Division of Experimental Cancer Research, Department of Laboratory Medicine in Malmö, Lund University, Clinical Research Center, 205 02, Malmö, Sweden. Tel: +46 40391106,
Anticancer Res. 2013 Dec;33(12):5235-42.
Invasive urothelial carcinoma of the bladder (UCB) is characterized by alterations in cell-cycle regulatory pathways. Defects in the expression of cyclin D1, a key cell-cycle regulator, have been implicated in progression of various types of cancer. In the present study, we investigated whether cyclin D1 expression is associated with clinicopathological parameters and whether it has any potential prognostic value in determining risk of UCB recurrence.
Tissue microarrays containing bladder cancer specimens (n=212) and adjacent normal bladder tissues (n=131) were immunostained using an antibody against cyclin D1. The association between cyclin D1 and clinicopathological parameters including stage, lymph node metastasis, and disease-free survival, were evaluated. Cyclin D1 mRNA expression data from human normal bladder (n=14) and cancer specimens (n=28) were extracted from the public Oncomine database.

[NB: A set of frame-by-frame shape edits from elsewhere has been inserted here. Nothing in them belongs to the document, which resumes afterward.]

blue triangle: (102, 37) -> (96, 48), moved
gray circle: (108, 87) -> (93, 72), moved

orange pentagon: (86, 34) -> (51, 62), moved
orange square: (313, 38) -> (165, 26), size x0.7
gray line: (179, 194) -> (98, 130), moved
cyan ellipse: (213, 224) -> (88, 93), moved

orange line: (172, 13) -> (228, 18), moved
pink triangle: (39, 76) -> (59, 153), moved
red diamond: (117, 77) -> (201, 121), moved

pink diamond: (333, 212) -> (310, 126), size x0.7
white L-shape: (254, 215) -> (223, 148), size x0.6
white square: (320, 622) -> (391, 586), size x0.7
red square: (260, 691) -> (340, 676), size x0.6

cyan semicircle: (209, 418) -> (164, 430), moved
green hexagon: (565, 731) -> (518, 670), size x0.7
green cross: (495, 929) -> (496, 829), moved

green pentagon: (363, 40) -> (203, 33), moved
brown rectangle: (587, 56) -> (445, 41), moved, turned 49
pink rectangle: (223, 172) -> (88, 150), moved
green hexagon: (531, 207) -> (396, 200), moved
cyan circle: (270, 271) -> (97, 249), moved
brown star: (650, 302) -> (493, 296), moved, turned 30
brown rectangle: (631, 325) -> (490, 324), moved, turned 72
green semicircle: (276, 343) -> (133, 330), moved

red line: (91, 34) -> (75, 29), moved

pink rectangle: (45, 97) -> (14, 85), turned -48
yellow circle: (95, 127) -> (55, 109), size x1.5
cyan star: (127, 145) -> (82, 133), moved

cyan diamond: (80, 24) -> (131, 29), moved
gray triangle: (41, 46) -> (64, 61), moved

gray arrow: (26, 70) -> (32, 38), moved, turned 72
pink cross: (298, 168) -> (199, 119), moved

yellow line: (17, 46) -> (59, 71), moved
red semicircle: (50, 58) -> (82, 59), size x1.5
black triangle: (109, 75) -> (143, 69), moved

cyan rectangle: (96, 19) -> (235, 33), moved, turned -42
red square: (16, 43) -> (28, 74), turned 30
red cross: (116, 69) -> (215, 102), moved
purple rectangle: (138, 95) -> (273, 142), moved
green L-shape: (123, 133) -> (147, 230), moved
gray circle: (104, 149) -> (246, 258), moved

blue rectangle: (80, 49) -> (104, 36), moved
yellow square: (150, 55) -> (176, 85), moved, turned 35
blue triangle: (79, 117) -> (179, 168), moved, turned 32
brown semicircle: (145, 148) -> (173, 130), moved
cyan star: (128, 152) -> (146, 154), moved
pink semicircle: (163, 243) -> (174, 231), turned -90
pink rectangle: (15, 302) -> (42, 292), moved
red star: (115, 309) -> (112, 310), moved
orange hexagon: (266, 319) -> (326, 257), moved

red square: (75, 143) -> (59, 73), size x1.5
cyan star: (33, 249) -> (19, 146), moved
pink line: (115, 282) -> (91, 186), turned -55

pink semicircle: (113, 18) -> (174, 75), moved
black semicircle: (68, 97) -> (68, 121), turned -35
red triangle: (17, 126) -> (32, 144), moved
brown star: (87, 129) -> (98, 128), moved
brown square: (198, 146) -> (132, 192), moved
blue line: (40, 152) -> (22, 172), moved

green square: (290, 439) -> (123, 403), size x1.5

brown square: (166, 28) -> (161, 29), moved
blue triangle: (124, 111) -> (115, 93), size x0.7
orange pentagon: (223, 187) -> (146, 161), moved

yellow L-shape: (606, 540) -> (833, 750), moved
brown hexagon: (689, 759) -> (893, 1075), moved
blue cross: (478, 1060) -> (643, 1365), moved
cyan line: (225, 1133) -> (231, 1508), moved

Cyclin D1 mRNA and protein expression were significantly higher in UCB compared to adjacent non-malignant bladder tissue (for mRNA p=0.003, for protein p=0.001). Cyclin D1 protein expression was significantly higher in non-invasive tumors than in muscle-invasive UCB (p=0.016). Among patients with muscle-invasive UCB, increased cyclin D1 expression in tumor cells significantly correlated with lymph node metastasis (p<0.001), and there was a trend of cyclin D1 together with lymph node positivity to be associated with disease recurrence (p=0.678). Loss of nuclear cyclin D1 expression in tumor cells was likewise significantly associated with the presence of lymph node metastasis (p<0.001).
Altered expression of cyclin D1 is associated with lymph node metastasis and risk of UCB recurrence. Cyclin D1 expression may therefore have clinical value as a prognostic marker and potential therapeutic target.
膀胱浸润性尿路上皮癌(UCB)的特征是细胞周期调控途径的改变。细胞周期调节因子 cyclin D1 的表达缺陷与各种类型癌症的进展有关。在本研究中,我们研究了 cyclin D1 表达是否与临床病理参数相关,以及它是否具有预测 UCB 复发风险的潜在预后价值。
使用针对 cyclin D1 的抗体对包含膀胱癌标本(n=212)和相邻正常膀胱组织(n=131)的组织微阵列进行免疫染色。评估 cyclin D1 与包括分期、淋巴结转移和无病生存率在内的临床病理参数之间的关系。从公共 Oncomine 数据库中提取了来自人正常膀胱(n=14)和癌症标本(n=28)的 cyclin D1 mRNA 表达数据。
与相邻非恶性膀胱组织相比,UCB 中 cyclin D1 mRNA 和蛋白表达显著升高(mRNA 表达:p=0.003,蛋白表达:p=0.001)。非浸润性肿瘤中的 cyclin D1 蛋白表达明显高于肌肉浸润性 UCB(p=0.016)。在肌肉浸润性 UCB 患者中,肿瘤细胞中 cyclin D1 表达增加与淋巴结转移显著相关(p<0.001),并且 cyclin D1 与淋巴结阳性表达存在趋势与疾病复发相关(p=0.678)。肿瘤细胞中核 cyclin D1 表达缺失同样与淋巴结转移显著相关(p<0.001)。
cyclin D1 的表达改变与淋巴结转移和 UCB 复发风险相关。因此,cyclin D1 表达可能具有作为预后标志物和潜在治疗靶点的临床价值。